The Arbitration tells the story of Gbenga (O.C Ukeje) and his former employee Dara (Adesua Etomi) who had an affair, after the affair ended and Dara leaves the company, she sues Gbenga and accuses him of rape and then an arbitration panel is constituted to find out the truth. The movie boasts of a great cast consisting of O.C Ukeje , Adesua Etomi, Somkele Inyamah, Ireti Doyle, Sola Fosudo and Lota Chukwu E and Gregory Ojefua.
The movie opens with a series of montages and a ‘there are three sides to every story’ caption which will be better understood before the closing credits of the movie. The Arbitration is a legal drama of about 100 minutes that has so many artistic and aesthetic values and aside the story or the plot, the movie in all ramification proved that a group of wonderful actors and very good editing could enchant the audience to sit that long viewing long sessions of serious dialogue, plenty expressions and a little action.
The movie tries to address ‘what rape actually constitutes’ and also educate Nigerians on what an arbitration in contrast to a law court entails. Ireti Doyle (Funlayo Johnson) stole the show in this production with her expressions, diction and grace, Adesua Etomi (Dara) and O.C Ukeje (Gbenga) had a great chemistry as though it was made in heaven; very natural and believable all along. Somkhele Inyamah (Omawunmi Horsefall) who played the inexperienced lawyer also came out in flying colours been that this will count as her first major film to the larger audience, the acting in general was very well put together and believable.
Niyi Akinmolayan (Make a Move, Out of Luck) has actually shown how much of a great director he is with the progression in his movies’ craft potential over time, more like a director that attempts to learn new things and get better with every movie he works on. The soundtracks required an album of its own because it was actually one of the elements that made the movie tick, each well suited and giving life to every scene. The audience can easily tell that a lot of attention was given to the soundtracks and sound editing and anthill studios will surely get all that credit.
VISUALLY, THE ARBITRATION WAS BEAUTIFUL AND THE SOUNDTRACKS, EVEN BETTER
The story was fresh: not quite like anything explored before in Nollywood. ‘The arbitration’ format of judging cases is something many Nigerians are unaware of and ‘the arbitration’ did a good job on the story telling.
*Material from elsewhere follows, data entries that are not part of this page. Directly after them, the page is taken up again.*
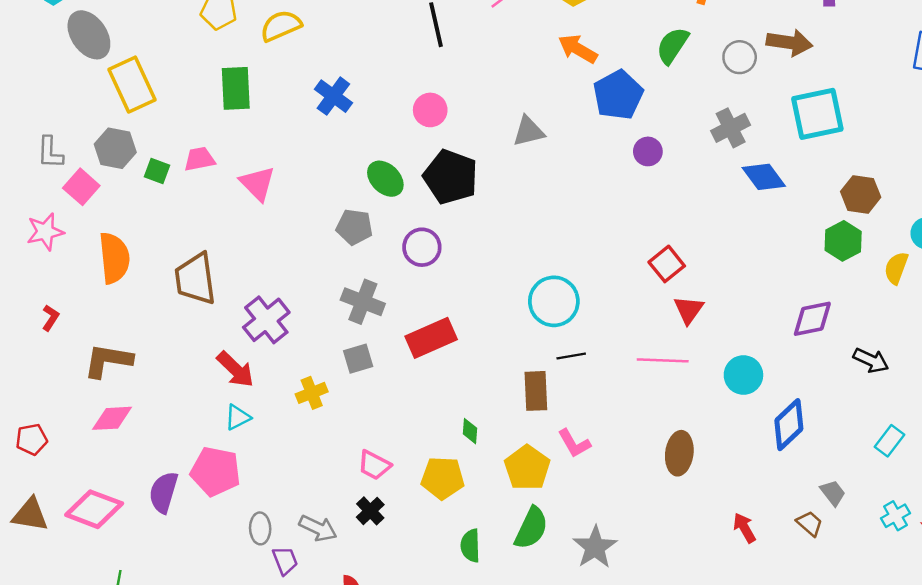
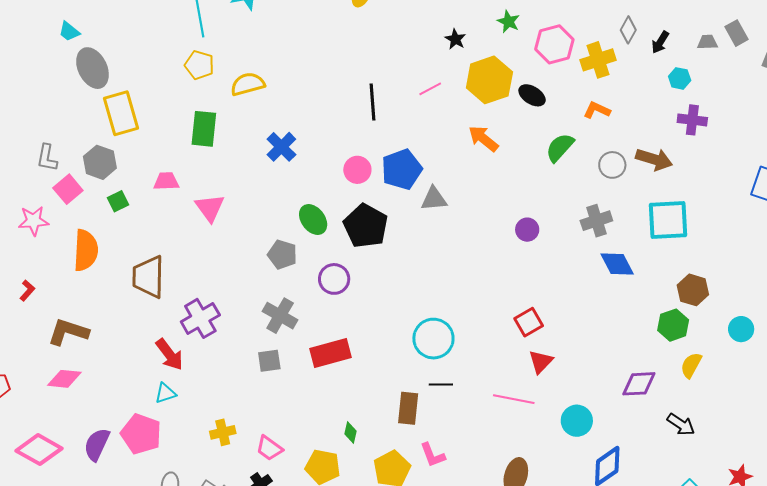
blue pentagon: (618, 95) -> (402, 169), moved
green square: (157, 171) -> (118, 201), moved, turned 35
yellow semicircle: (896, 268) -> (691, 365), moved
yellow cross: (312, 393) -> (223, 432), moved

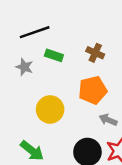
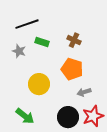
orange pentagon: (93, 90) -> (72, 69), turned 30
gray arrow: (108, 120) -> (84, 92), turned -40

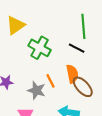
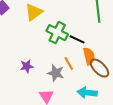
black line: (77, 48) -> (77, 39), moved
The pace was fast enough and kicked off from the start. The fact that the screenplay deals a lot with the information technology industry especially and law makes it a tad bit difficult for the everyday viewer to digest but the flow of the story makes it totally impossible to fall asleep or take a bow from the theatre though greater attention was given to the IT aspects of the script compared to the legal side of things: many lawyers will agree.
The highest credit will definitely go to Victoria Akujobi, AMVCA winner for ‘Reflections’ who also did the video editing, this will get nods from Awards next year definitely because at the end of the day, the transitioning and the flow of the montages in the flash backs aside the good performances brought to the table was what did make the audience enjoy the entire movie.